(Circulation. 1996;93:960-968.)
© 1996 American Heart Association, Inc.
Articles |
From Harvard-Thorndike Institute of Electrophysiology, Cardiology Division, Beth Israel Hospital, Harvard Medical School, Boston, Mass.
Correspondence to Mark E. Josephson, MD, Cardiovascular Division, Beth Israel Hospital, 330 Brookline Ave, Boston, MA 02215.
Background Selective ablation of either the fast or the slow pathway resulting in cure of AV nodal reentry tachycardia (AVNRT) has led to the concept that these pathways are discrete, anatomically defined structures. We hypothesized that if a discrete retrograde fast pathway exists, it should be possible to record a single focus of early atrial activation near the apex of Koch's triangle, with sequential spread of depolarization to the rest of the atria.

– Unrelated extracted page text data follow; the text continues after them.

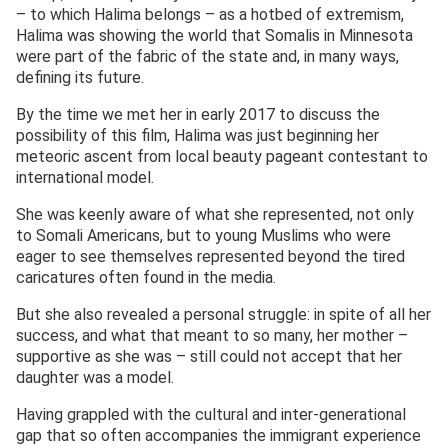
– to which Halima belongs – as a hotbed of extremism,
Halima was showing the world that Somalis in Minnesota
were part of the fabric of the state and, in many ways,
defining its future.
By the time we met her in early 2017 to discuss the
possibility of this film, Halima was just beginning her
meteoric ascent from local beauty pageant contestant to
international model.
She was keenly aware of what she represented, not only
to Somali Americans, but to young Muslims who were
eager to see themselves represented beyond the tired
caricatures often found in the media.
But she also revealed a personal struggle: in spite of all her
success, and what that meant to so many, her mother –
supportive as she was – still could not accept that her
daughter was a model.
Having grappled with the cultural and inter-generational
gap that so often accompanies the immigrant experience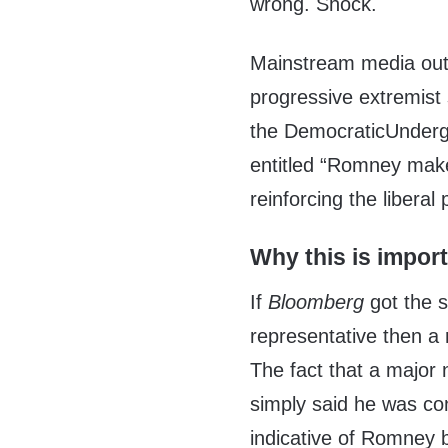
wrong. Shock.
Mainstream media out
progressive extremist 
the DemocraticUnder
entitled “Romney mak
reinforcing the liberal
Why this is impor
If
Bloomberg
got the 
representative then a 
The fact that a major
simply said he was co
indicative of Romney b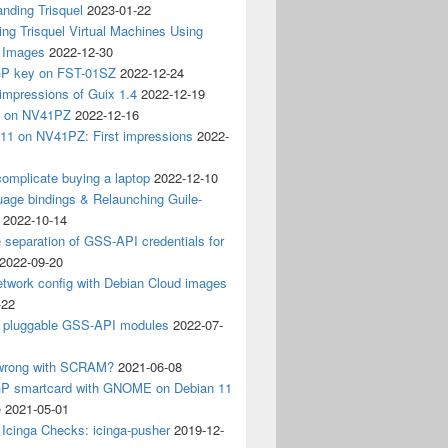
nding Trisquel
2023-01-22
ng Trisquel Virtual Machines Using
” Images
2022-12-30
P key on FST-01SZ
2022-12-24
impressions of Guix 1.4
2022-12-19
4 on NV41PZ
2022-12-16
 11 on NV41PZ: First impressions
2022-
omplicate buying a laptop
2022-12-10
age bindings & Relaunching Guile-
2022-10-14
e separation of GSS-API credentials for
2022-09-20
etwork config with Debian Cloud images
-22
 pluggable GSS-API modules
2022-07-
wrong with SCRAM?
2021-06-08
 smartcard with GNOME on Debian 11
e
2021-05-01
Icinga Checks: icinga-pusher
2019-12-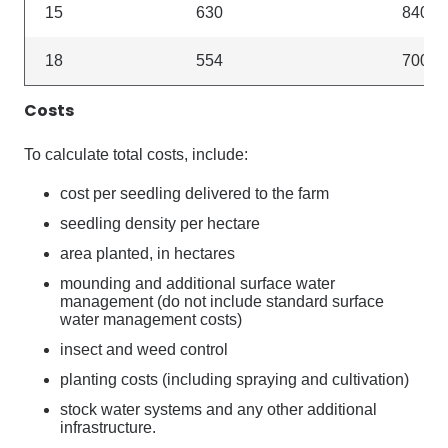
15
630
840
18
554
700
Costs
To calculate total costs, include:
cost per seedling delivered to the farm
seedling density per hectare
area planted, in hectares
mounding and additional surface water
management (do not include standard surface
water management costs)
insect and weed control
planting costs (including spraying and cultivation)
stock water systems and any other additional
infrastructure.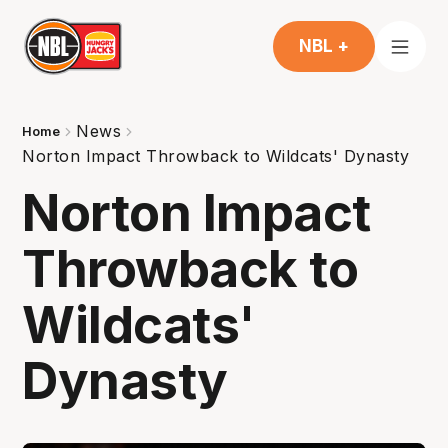
NBL +
News
Home
Norton Impact Throwback to Wildcats' Dynasty
Norton Impact
Throwback to
Wildcats'
Dynasty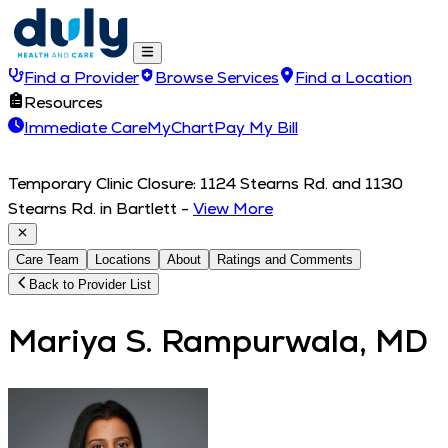
Find a Provider
Browse Services
Find a Location
Resources
Immediate Care
MyChart
Pay My Bill
Temporary Clinic Closure: 1124 Stearns Rd. and 1130
Stearns Rd. in Bartlett
-
View More
Care Team
Locations
About
Ratings and Comments
Back to Provider List
Mariya S. Rampurwala, MD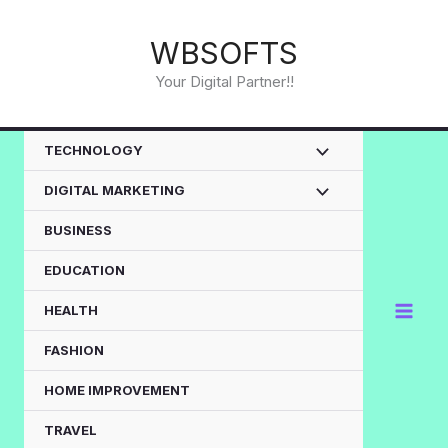
Skip
to
WBSOFTS
content
Your Digital Partner!!
TECHNOLOGY
DIGITAL MARKETING
BUSINESS
EDUCATION
HEALTH
FASHION
HOME IMPROVEMENT
TRAVEL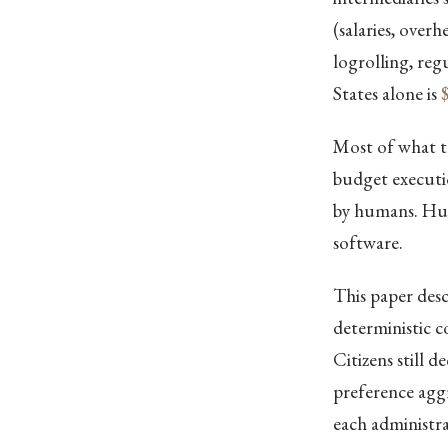
(salaries, over
logrolling, reg
States alone is
$
Most of what th
budget executi
by humans. Hum
software.
This paper desc
deterministic c
Citizens still 
preference aggr
each administra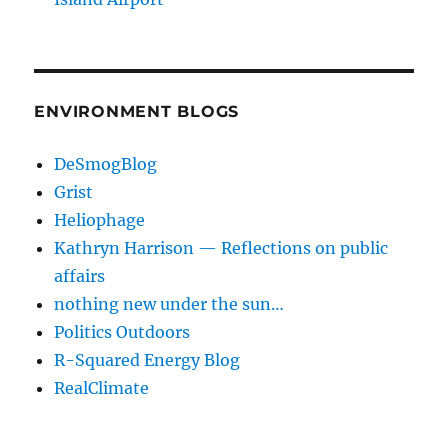
ENVIRONMENT BLOGS
DeSmogBlog
Grist
Heliophage
Kathryn Harrison — Reflections on public
affairs
nothing new under the sun…
Politics Outdoors
R-Squared Energy Blog
RealClimate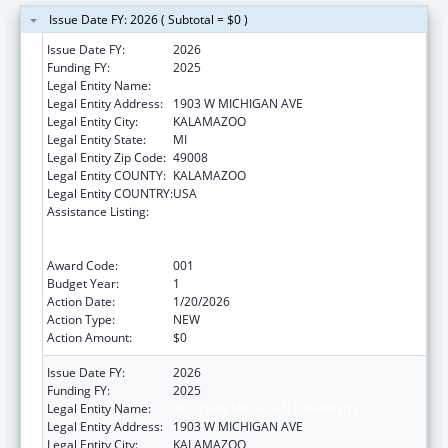
Issue Date FY: 2026 ( Subtotal = $0 )
Issue Date FY:
2026
Funding FY:
2025
Legal Entity Name:
WESTERN MICHIGAN UNIVERSITY
Legal Entity Address:
1903 W MICHIGAN AVE
Legal Entity City:
KALAMAZOO
Legal Entity State:
MI
Legal Entity Zip Code:
49008
Legal Entity COUNTY:
KALAMAZOO
Legal Entity COUNTRY:
USA
Assistance Listing:
Substance Abuse and Mental Health
Services Projects of Regional and National
Significance
Award Code:
001
Budget Year:
1
Action Date:
1/20/2026
Action Type:
NEW
Action Amount:
$0
Issue Date FY:
2026
Funding FY:
2025
Legal Entity Name:
WESTERN MICHIGAN UNIVERSITY
Legal Entity Address:
1903 W MICHIGAN AVE
Legal Entity City:
KALAMAZOO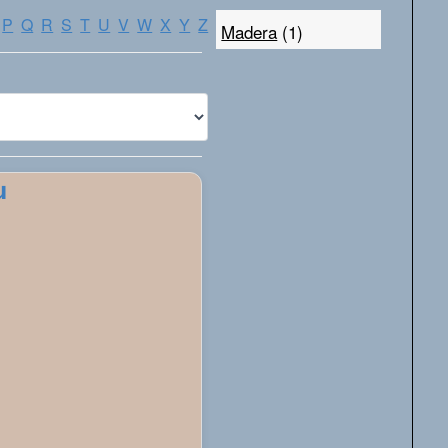
P
Q
R
S
T
U
V
W
X
Y
Z
Madera
(1)
u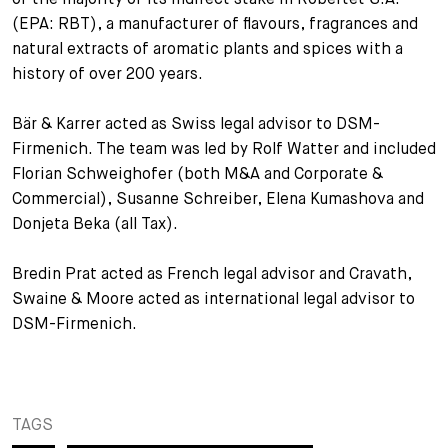
(EPA: RBT), a manufacturer of flavours, fragrances and
+
Your Career
Trainees
Application Process
natural extracts of aromatic plants and spices with a
history of over 200 years.
Student Trainees
Questions and answers
Your career with us
Bär & Karrer acted as Swiss legal advisor to DSM-
Administrative Staff
Unsolicited Application
Firmenich. The team was led by Rolf Watter and included
Florian Schweighofer (both M&A and Corporate &
Assistants
Commercial), Susanne Schreiber, Elena Kumashova and
Donjeta Beka (all Tax).
Bredin Prat acted as French legal advisor and Cravath,
Swaine & Moore acted as international legal advisor to
DSM-Firmenich.
TAGS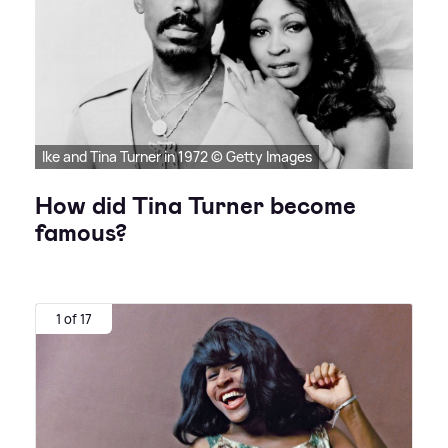
Ike and Tina Turner in 1972 © Getty Images
How did Tina Turner become
famous?
1 of 17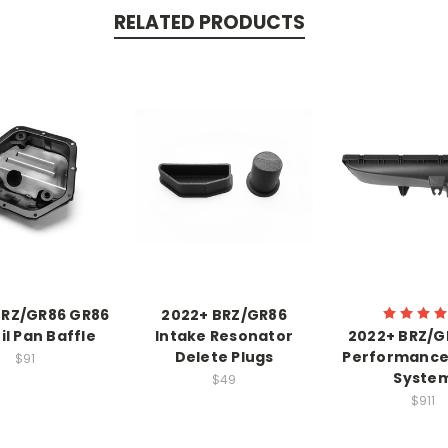
RELATED PRODUCTS
BRZ/GR86 GR86
2022+ BRZ/GR86
il Pan Baffle
Intake Resonator
2022+ BRZ/G
Delete Plugs
Performance
$91
Syste
$49
$911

Methods and Results We evaluated 46 patients (33 women, 13 men; mean age, 45±17 years) undergoing electrophysiology study and catheter ablation for typical AVNRT. Retrograde atrial activation during AVNRT (337±43 ms) and ventricular pacing at a similar cycle length (352±51 ms) was recorded in the region of Koch's triangle with a decapolar catheter in the His bundle position, a multipolar catheter in the coronary sinus, and a deflectable quadripolar catheter along the tricuspid annulus anterior to the coronary sinus ostium. Earliest atrial activation was recorded at the apex of the triangle of Koch in 38 patients during ventricular pacing and in 43 patients during AVNRT. A broad wave front of atrial activation was recorded in 17 patients during ventricular pacing and in 26 patients during AVNRT. During AVNRT, only 2 patients had a single early site with focal and sequential activation along the tendon of Todaro. There was concordance in the pattern of atrial activation between ventricular pacing and AVNRT in only 21 of 46 patients.
Conclusions Retrograde atrial activation over the fast pathway is heterogeneous within Koch's triangle and the coronary sinus, both for the entire population and for individual patients during different modes of activation. These data do not support the concept of an anatomically discrete retrograde fast pathway.